AI religion gets weirdly expensive, while BCIs do something beautiful

Dylan is especially annoyed by faith-based AI products that charge people to talk to AI Jesus, including one billboarded service charging $2 per minute. He’s not fully against religious AI tools, but he sees a big difference between helpful customization and straight-up exploitation, especially when vulnerable people may mistake generated output for authority.

Right after that comes the emotional high point: Briana Olsen, a ballerina with ALS, uses an EEG headset to control an avatar onstage in Amsterdam by imagining herself dancing. Dylan clearly loves this story — you can hear him soften — because it shows the version of AI-and-neurotech that restores expression instead of just monetizing attention.

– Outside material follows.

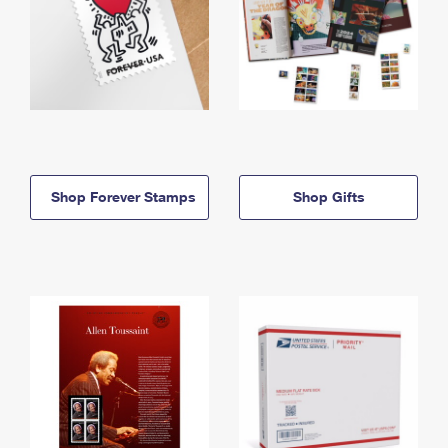
Shop Forever Stamps
Shop Gifts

Chimp civil war and 140,000 UFO reports

Near the end, Dylan pulls a lesson from a 30-year chimpanzee study: one massive group split into western and central factions after leadership changes and the death of key adult males, and former allies eventually started attacking and killing each other. What rattles him is that this happened without language or ideology — just fraying bonds — which makes the human parallel feel a little too obvious.

He closes with a lighter curiosity: researcher Enzi Carvanja used an LLM to analyze 140,000 UFO reports and found roughly 20 UFO types and 36 scene clusters. The funniest recurring pattern wasn’t aliens at all, but dogs — barking dogs, walked dogs, agitated dogs — plus the fact that people constantly measure giant UFOs in units of football fields.